___ Material for this task

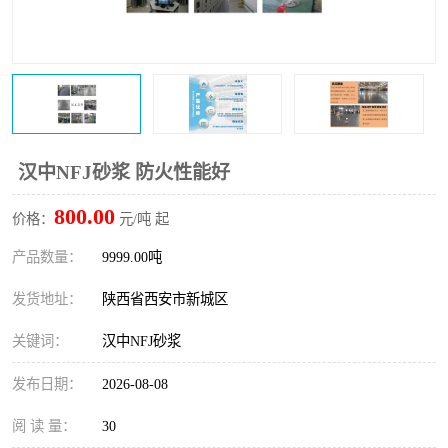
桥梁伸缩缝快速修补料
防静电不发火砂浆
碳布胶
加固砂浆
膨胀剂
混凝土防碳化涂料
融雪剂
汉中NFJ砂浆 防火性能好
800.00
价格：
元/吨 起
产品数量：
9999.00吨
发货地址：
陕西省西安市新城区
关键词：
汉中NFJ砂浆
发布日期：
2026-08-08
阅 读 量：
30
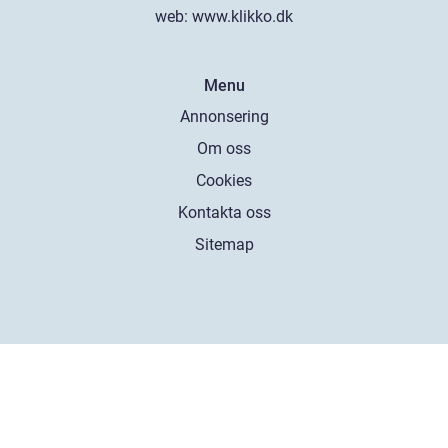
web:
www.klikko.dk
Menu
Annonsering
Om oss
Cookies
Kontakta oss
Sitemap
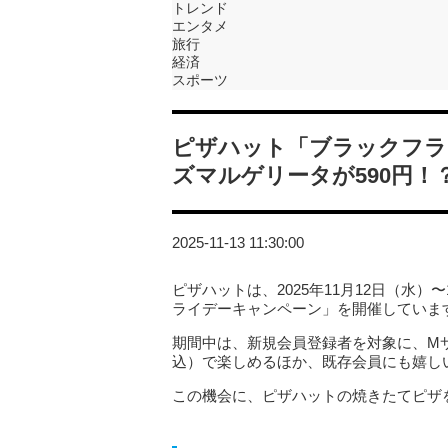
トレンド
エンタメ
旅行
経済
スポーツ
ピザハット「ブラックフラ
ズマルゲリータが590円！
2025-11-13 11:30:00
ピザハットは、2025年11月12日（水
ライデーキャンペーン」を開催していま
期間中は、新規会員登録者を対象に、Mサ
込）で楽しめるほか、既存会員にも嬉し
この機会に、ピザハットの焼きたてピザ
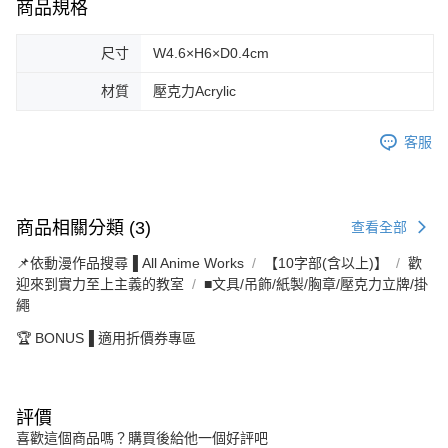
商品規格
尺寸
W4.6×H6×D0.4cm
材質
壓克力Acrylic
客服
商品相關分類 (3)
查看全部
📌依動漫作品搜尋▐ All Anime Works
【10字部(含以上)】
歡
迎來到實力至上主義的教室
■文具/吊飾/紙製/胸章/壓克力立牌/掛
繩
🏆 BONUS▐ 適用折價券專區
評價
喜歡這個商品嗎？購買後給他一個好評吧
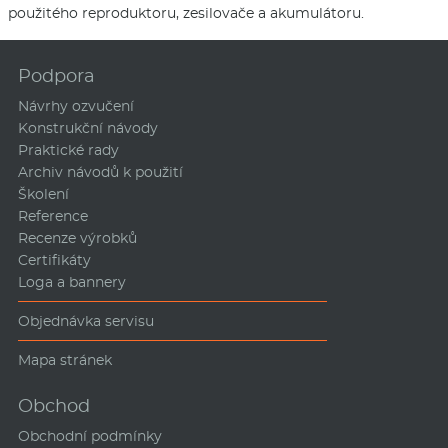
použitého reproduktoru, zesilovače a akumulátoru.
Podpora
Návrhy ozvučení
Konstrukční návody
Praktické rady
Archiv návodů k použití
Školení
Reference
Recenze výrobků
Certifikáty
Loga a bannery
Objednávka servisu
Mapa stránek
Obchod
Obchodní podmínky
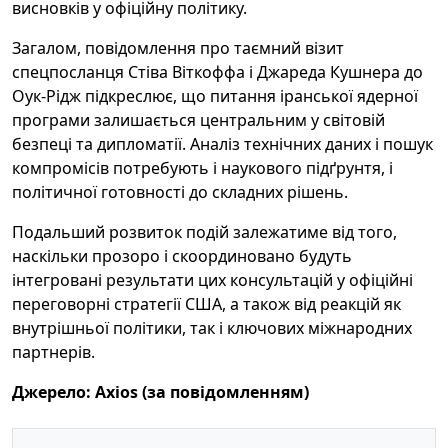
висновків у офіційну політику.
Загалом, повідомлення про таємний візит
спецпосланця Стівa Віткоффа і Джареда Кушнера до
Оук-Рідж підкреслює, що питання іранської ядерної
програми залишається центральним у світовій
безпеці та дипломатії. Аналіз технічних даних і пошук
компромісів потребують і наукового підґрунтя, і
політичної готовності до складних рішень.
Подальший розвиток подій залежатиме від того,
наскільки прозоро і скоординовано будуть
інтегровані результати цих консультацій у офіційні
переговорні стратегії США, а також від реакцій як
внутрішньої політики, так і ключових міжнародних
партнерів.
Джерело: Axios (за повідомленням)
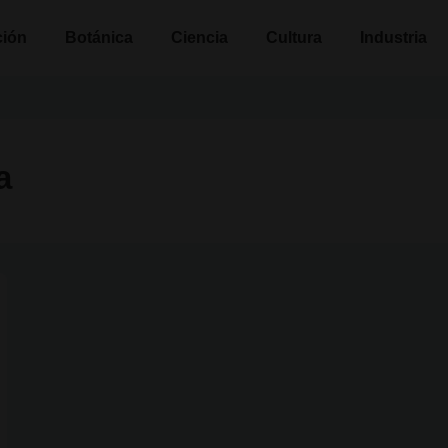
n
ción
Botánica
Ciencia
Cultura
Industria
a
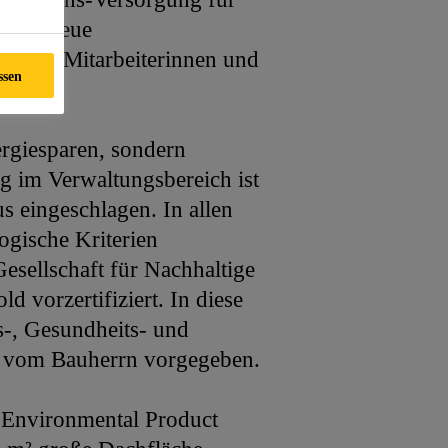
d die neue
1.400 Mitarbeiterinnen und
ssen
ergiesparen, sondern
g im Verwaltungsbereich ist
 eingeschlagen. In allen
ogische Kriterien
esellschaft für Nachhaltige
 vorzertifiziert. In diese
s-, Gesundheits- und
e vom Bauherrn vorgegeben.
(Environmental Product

______

= What to do =
Write out the listing above exactly as it stands, pictures excluded.

= Task solution =
桥梁伸缩缝快速修补料
防静电不发火砂浆
碳布胶
加固砂浆
膨胀剂
混凝土防碳化涂料
融雪剂
汉中NFJ砂浆 防火性能好
800.00
价格：
元/吨 起
产品数量：
9999.00吨
发货地址：
陕西省西安市新城区
关键词：
汉中NFJ砂浆
发布日期：
2026-08-08
阅 读 量：
30
web:
www.klikko.dk
Menu
Annonsering
Om oss
Cookies
Kontakta oss
Sitemap
トレンド
エンタメ
旅行
経済
スポーツ
ピザハット「ブラックフラ
ズマルゲリータが590円！
2025-11-13 11:30:00
ピザハットは、2025年11月12日（水
ライデーキャンペーン」を開催していま
期間中は、新規会員登録者を対象に、Mサ
込）で楽しめるほか、既存会員にも嬉し
この機会に、ピザハットの焼きたてピザ
商品規格
尺寸
W4.6×H6×D0.4cm
材質
壓克力Acrylic
客服
商品相關分類 (3)
查看全部
📌依動漫作品搜尋▐ All Anime Works
【10字部(含以上)】
歡
迎來到實力至上主義的教室
■文具/吊飾/紙製/胸章/壓克力立牌/掛
繩
🏆 BONUS▐ 適用折價券專區
評價
喜歡這個商品嗎？購買後給他一個好評吧
použitého reproduktoru, zesilovače a akumulátoru.
Podpora
Návrhy ozvučení
Konstrukční návody
Praktické rady
Archiv návodů k použití
Školení
Reference
Recenze výrobků
Certifikáty
Loga a bannery
Objednávka servisu
Mapa stránek
Obchod
Obchodní podmínky
висновків у офіційну політику.
Загалом, повідомлення про таємний візит
спецпосланця Стівa Віткоффа і Джареда Кушнера до
Оук-Рідж підкреслює, що питання іранської ядерної
програми залишається центральним у світовій
безпеці та дипломатії. Аналіз технічних даних і пошук
компромісів потребують і наукового підґрунтя, і
політичної готовності до складних рішень.
Подальший розвиток подій залежатиме від того,
наскільки прозоро і скоординовано будуть
інтегровані результати цих консультацій у офіційні
переговорні стратегії США, а також від реакцій як
внутрішньої політики, так і ключових міжнародних
партнерів.
Джерело: Axios (за повідомленням)
n
ción
Botánica
Ciencia
Cultura
Industria
a
d die neue
1.400 Mitarbeiterinnen und
ssen
ergiesparen, sondern
g im Verwaltungsbereich ist
 eingeschlagen. In allen
ogische Kriterien
esellschaft für Nachhaltige
 vorzertifiziert. In diese
s-, Gesundheits- und
e vom Bauherrn vorgegeben.
(Environmental Product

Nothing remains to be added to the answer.